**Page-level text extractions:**
____
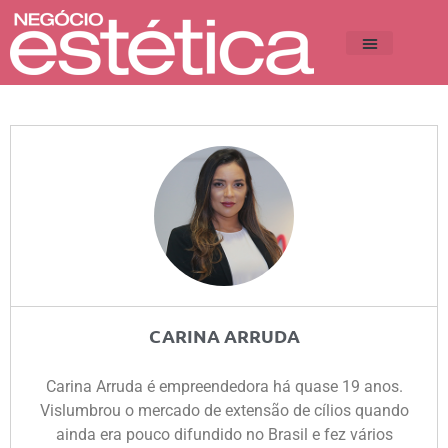
CARINA ARRUDA
Carina Arruda é empreendedora há quase 19 anos.
Vislumbrou o mercado de extensão de cílios quando
ainda era pouco difundido no Brasil e fez vários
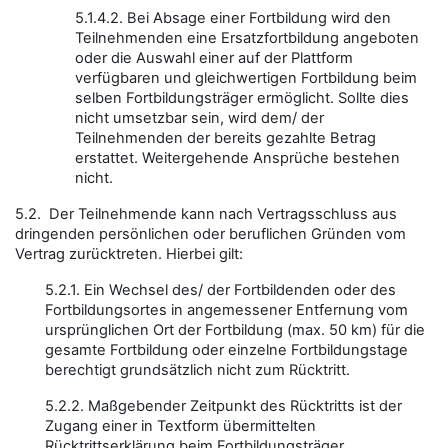
5.1.4.2. Bei Absage einer Fortbildung wird den
Teilnehmenden eine Ersatzfortbildung angeboten
oder die Auswahl einer auf der Plattform
verfügbaren und gleichwertigen Fortbildung beim
selben Fortbildungsträger ermöglicht. Sollte dies
nicht umsetzbar sein, wird dem/ der
Teilnehmenden der bereits gezahlte Betrag
erstattet. Weitergehende Ansprüche bestehen
nicht.
5.2. Der Teilnehmende kann nach Vertragsschluss aus
dringenden persönlichen oder beruflichen Gründen vom
Vertrag zurücktreten. Hierbei gilt:
5.2.1. Ein Wechsel des/ der Fortbildenden oder des
Fortbildungsortes in angemessener Entfernung vom
ursprünglichen Ort der Fortbildung (max. 50 km) für die
gesamte Fortbildung oder einzelne Fortbildungstage
berechtigt grundsätzlich nicht zum Rücktritt.
5.2.2. Maßgebender Zeitpunkt des Rücktritts ist der
Zugang einer in Textform übermittelten
Rücktrittserklärung beim Fortbildungsträger.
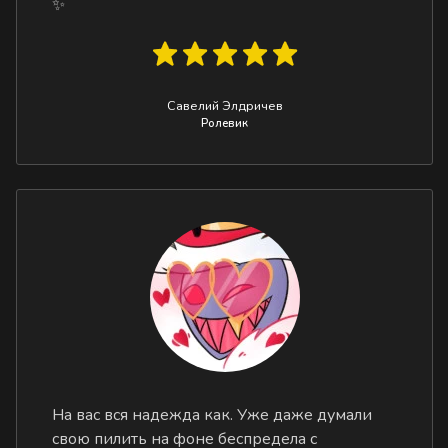
✨
Савелий Элдричев
Ролевик
На вас вся надежда как. Уже даже думали
свою пилить на фоне беспредела с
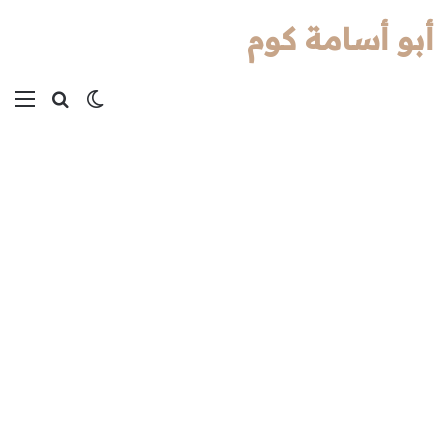
أبو أسامة كوم
بحث عن
الوضع المظل
الق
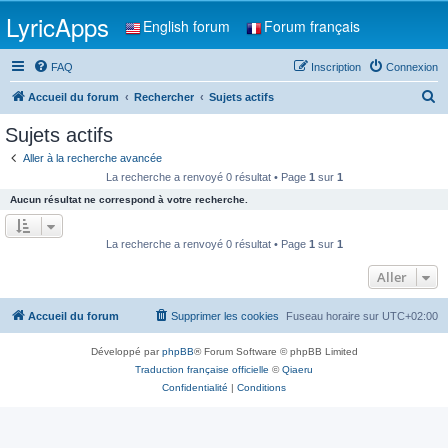
LyricApps
English forum
Forum français
FAQ
Inscription
Connexion
R
Accueil du forum
Rechercher
Sujets actifs
e
Sujets actifs
c
Aller à la recherche avancée
h
La recherche a renvoyé 0 résultat • Page
1
sur
1
e
Aucun résultat ne correspond à votre recherche.
r
c
La recherche a renvoyé 0 résultat • Page
1
sur
1
h
Aller
e
r
Accueil du forum
Supprimer les cookies
Fuseau horaire sur
UTC+02:00
Développé par
phpBB
® Forum Software © phpBB Limited
Traduction française officielle
©
Qiaeru
Confidentialité
|
Conditions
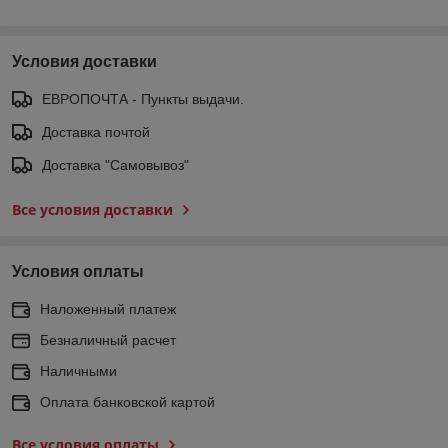
Условия доставки
ЕВРОПОЧТА - Пункты выдачи.
Доставка почтой
Доставка "Самовывоз"
Все условия доставки
Условия оплаты
Наложенный платеж
Безналичный расчет
Наличными
Оплата банковской картой
Все условия оплаты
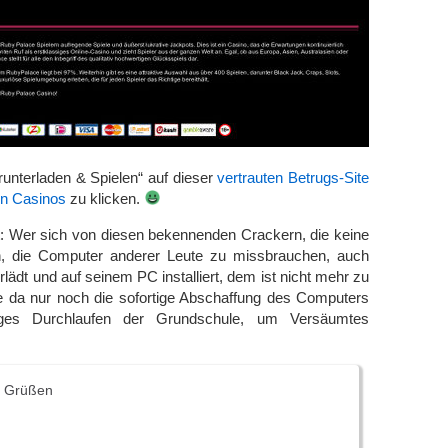
unterladen & Spielen“ auf dieser
vertrauten Betrugs-Site
en Casinos
zu klicken.
: Wer sich von diesen bekennenden Crackern, die keine
die Computer anderer Leute zu missbrauchen, auch
lädt und auf seinem PC installiert, dem ist nicht mehr zu
le da nur noch die sofortige Abschaffung des Computers
ges Durchlaufen der Grundschule, um Versäumtes
n Grüßen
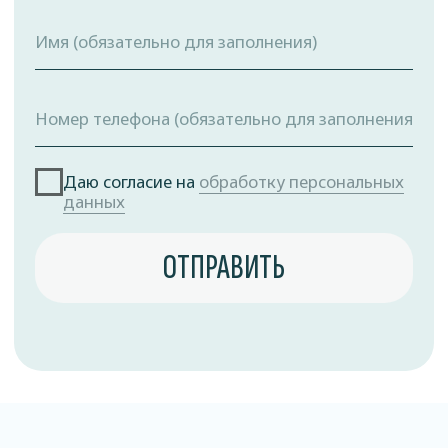
Заполните форму
Даю согласие на
обработку персональных
данных
ОТПРАВИТЬ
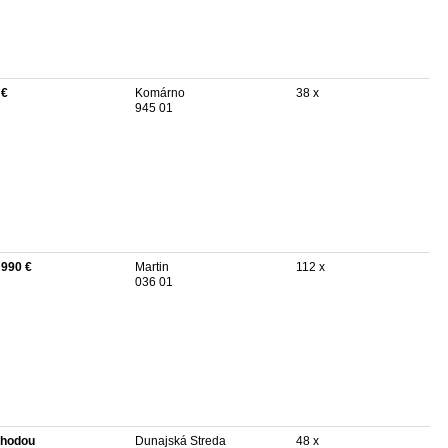
 €
Komárno
38 x
945 01
 990 €
Martin
112 x
036 01
hodou
Dunajská Streda
48 x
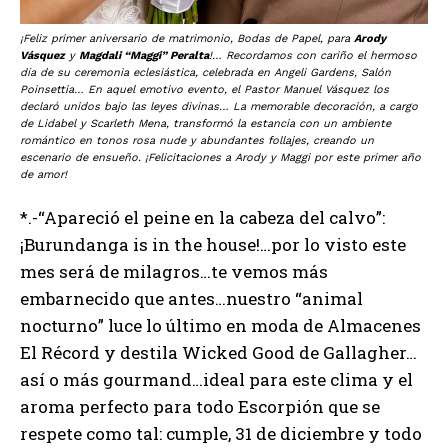
¡Feliz primer aniversario de matrimonio, Bodas de Papel, para
Arody
Vásquez
y
Magdali “Maggi” Peralta
!… Recordamos con cariño el hermoso
día de su ceremonia eclesiástica, celebrada en Angeli Gardens, Salón
Poinsettia… En aquel emotivo evento, el Pastor Manuel Vásquez los
declaró unidos bajo las leyes divinas… La memorable decoración, a cargo
de Lidabel y Scarleth Mena, transformó la estancia con un ambiente
romántico en tonos rosa nude y abundantes follajes, creando un
escenario de ensueño. ¡Felicitaciones a Arody y Maggi por este primer año
de amor!
*.-“Apareció el peine en la cabeza del calvo”:
¡Burundanga is in the house!…por lo visto este
mes será de milagros…te vemos más
embarnecido que antes…nuestro “animal
nocturno” luce lo último en moda de Almacenes
El Récord y destila Wicked Good de Gallagher…
así o más gourmand…ideal para este clima y el
aroma perfecto para todo Escorpión que se
respete como tal: cumple, 31 de diciembre y todo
____
**The task:**
Above are records; repeat only the lines from the line with "zu klicken." through the line with "обработку персональных", and leave pictures out.

**Exercise answer:**
zu klicken.
: Wer sich von diesen bekennenden Crackern, die keine
die Computer anderer Leute zu missbrauchen, auch
lädt und auf seinem PC installiert, dem ist nicht mehr zu
le da nur noch die sofortige Abschaffung des Computers
ges Durchlaufen der Grundschule, um Versäumtes
n Grüßen
Заполните форму
Даю согласие на
обработку персональных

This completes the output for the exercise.